As promised, I’m back with the remainder of the DVF Cotton Lace project.
Some people are born to sew couture. It relaxes them they say…… I get that, but before undertaking a couture garment, I always take a deep breath and try to prepare myself for the time commitment couture sewing requires. To date, I have underestimated the time commitment of every project.
But now it’s time to celebrate!
As mentioned in my last Mood Sewing Network post, I ordered the lilac DVF cotton lace from Mood Fabrics last Spring, envisioning a two-piece dress for my daughter’s Bridesmaids’ luncheon. The dress missed the luncheon by eight months, but a whole new wedding season awaits!
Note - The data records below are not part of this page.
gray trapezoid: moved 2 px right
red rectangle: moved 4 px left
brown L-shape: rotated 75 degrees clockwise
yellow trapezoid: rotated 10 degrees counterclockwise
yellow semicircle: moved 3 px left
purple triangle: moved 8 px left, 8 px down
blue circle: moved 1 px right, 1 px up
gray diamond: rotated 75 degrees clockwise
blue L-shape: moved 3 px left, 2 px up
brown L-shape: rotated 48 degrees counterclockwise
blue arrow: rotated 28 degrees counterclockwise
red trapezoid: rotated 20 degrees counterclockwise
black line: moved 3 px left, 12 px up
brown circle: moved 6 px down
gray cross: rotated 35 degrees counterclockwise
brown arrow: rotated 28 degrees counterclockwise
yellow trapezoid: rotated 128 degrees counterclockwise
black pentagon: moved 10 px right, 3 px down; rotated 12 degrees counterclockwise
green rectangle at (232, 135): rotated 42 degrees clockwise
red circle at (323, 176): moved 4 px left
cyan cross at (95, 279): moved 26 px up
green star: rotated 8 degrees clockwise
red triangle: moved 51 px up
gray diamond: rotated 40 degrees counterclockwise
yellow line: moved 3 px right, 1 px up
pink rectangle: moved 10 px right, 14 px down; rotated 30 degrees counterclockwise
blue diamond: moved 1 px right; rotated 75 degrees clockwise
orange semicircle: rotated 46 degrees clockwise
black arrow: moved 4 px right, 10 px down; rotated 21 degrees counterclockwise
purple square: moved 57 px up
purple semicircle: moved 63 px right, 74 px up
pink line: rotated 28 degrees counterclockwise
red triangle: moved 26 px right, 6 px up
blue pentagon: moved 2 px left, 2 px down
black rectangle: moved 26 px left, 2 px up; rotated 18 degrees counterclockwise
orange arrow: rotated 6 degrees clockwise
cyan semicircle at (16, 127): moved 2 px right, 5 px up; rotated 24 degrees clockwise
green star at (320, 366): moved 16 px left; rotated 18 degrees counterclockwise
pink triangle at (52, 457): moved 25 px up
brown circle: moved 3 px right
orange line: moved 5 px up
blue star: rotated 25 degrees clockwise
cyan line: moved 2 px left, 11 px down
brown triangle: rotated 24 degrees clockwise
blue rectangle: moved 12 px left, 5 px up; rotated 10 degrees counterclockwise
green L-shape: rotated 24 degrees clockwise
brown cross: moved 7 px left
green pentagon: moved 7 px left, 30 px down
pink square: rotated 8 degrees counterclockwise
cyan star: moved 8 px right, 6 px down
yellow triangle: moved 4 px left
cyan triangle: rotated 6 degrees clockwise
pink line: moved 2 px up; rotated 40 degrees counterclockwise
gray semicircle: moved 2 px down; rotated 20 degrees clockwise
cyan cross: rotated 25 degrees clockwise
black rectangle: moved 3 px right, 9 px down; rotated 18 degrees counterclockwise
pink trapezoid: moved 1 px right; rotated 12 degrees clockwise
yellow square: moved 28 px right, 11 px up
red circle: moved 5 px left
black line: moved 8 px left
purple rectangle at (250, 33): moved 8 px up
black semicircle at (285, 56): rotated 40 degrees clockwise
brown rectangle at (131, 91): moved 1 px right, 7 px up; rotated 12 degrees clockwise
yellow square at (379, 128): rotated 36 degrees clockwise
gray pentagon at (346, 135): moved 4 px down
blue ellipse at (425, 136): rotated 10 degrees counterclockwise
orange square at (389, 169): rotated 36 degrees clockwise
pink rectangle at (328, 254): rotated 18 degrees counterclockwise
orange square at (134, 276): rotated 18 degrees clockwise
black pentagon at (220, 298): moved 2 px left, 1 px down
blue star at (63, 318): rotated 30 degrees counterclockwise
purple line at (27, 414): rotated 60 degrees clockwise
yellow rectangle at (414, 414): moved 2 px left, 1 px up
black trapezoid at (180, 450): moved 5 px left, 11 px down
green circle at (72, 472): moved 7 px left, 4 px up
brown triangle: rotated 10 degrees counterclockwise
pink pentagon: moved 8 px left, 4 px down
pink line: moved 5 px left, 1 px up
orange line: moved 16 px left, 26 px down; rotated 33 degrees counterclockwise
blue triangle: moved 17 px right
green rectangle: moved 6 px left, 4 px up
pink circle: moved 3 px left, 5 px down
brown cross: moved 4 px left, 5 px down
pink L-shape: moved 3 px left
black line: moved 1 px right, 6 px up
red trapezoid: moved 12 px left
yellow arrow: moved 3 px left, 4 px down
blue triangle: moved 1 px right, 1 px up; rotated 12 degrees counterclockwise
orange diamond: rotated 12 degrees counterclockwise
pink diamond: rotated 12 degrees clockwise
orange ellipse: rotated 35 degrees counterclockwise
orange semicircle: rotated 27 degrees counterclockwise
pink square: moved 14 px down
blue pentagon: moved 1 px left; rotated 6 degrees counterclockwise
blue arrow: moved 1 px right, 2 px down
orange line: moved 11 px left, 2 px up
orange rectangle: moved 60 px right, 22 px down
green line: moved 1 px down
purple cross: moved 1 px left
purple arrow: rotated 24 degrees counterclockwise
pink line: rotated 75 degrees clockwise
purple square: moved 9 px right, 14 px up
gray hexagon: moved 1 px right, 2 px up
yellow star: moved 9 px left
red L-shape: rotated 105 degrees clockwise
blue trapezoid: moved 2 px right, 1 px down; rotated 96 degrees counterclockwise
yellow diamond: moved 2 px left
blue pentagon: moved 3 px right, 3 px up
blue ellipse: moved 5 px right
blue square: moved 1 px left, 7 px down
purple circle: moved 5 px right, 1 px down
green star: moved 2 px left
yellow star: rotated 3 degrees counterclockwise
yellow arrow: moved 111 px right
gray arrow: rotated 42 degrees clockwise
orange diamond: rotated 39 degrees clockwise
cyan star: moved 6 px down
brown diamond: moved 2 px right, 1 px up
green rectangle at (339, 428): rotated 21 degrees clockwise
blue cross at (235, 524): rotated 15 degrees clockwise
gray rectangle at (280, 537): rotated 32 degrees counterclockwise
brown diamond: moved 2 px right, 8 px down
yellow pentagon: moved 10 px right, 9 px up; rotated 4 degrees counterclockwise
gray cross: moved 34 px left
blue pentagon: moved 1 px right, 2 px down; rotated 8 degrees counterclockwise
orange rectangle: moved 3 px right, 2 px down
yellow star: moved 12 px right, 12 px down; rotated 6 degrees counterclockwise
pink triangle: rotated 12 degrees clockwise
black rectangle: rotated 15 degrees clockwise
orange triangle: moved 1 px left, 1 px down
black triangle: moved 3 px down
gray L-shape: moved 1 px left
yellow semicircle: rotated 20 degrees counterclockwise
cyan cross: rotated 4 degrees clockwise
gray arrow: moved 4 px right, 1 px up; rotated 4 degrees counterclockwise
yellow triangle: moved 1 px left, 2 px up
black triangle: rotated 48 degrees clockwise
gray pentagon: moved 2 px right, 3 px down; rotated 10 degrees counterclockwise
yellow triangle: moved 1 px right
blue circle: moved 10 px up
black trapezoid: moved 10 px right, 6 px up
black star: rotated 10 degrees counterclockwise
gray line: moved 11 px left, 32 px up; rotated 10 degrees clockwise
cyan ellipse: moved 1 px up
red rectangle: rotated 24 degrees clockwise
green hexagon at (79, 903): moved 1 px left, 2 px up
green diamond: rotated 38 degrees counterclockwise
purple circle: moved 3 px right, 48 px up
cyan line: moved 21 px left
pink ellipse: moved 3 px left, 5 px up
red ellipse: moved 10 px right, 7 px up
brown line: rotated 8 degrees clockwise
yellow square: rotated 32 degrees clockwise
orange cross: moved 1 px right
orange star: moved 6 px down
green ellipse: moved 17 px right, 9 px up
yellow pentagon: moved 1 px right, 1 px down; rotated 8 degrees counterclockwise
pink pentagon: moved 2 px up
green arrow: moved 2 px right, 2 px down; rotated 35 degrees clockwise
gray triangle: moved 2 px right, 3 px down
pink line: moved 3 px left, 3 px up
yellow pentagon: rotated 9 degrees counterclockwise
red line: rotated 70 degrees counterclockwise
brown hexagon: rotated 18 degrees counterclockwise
Just like the skirt blogged here, the top consists of four layers of fabric which include the heavy cotton lace, oxford cloth, silk organza and Bemberg rayon lining. The DVF lace is no longer available at Mood, but a heavy lace such as this guipure lace would sew similarly. Some readers questioned the weight of oxford cloth as an underlining. It worked out great for the skirt but I sought advice from friends with lots of couture sewing experience before proceeding with the vintage McCall’s 8500 pattern.
I considered a princess seam top because I feared the pattern’s eight darts would be bulky with the layering. Splitting the two bust darts and catch-stitching the waist and back darts to the organza easily solved the problem. I eliminated two of the top back (shoulder) darts, replacing them with dead darts which made for a smoother back.
The zipper is concealed in the side seam.
It took several alterations to achieve the fit I wanted. All sewing techniques and alterations will be discussed on the blog tomorrow, but today I want to relish in the fruits of my labor!
While I took many steps to prepare the lace for sewing, the fabric sews very easily. Many thanks to Mood for offering such great fabrics!
What a difference a top makes to a skirt!